• What is expected
Find every line of the records that has "Dolezych" and return it.

-- Provided records follows --

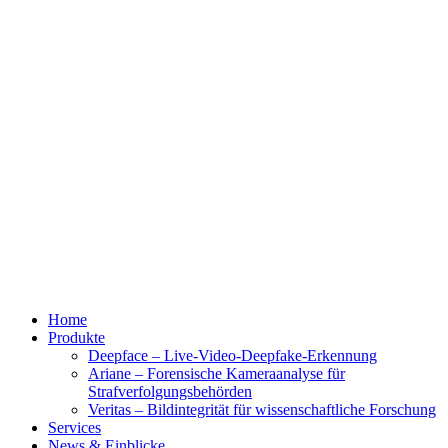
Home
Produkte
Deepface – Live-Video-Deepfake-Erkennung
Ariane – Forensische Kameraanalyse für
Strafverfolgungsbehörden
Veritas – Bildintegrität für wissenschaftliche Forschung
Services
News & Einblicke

-- Provided records concluded --
-- Provided records follows --

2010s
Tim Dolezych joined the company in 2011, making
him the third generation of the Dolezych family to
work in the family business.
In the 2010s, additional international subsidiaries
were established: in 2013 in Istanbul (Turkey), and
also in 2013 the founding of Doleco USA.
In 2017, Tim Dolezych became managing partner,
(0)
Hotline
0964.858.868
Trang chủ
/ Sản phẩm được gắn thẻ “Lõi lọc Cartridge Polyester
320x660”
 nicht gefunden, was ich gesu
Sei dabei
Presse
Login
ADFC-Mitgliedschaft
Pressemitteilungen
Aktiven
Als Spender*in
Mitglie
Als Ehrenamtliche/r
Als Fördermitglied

-- Provided records concluded --

• Answer to the problem
Tim Dolezych joined the company in 2011, making
him the third generation of the Dolezych family to
In 2017, Tim Dolezych became managing partner,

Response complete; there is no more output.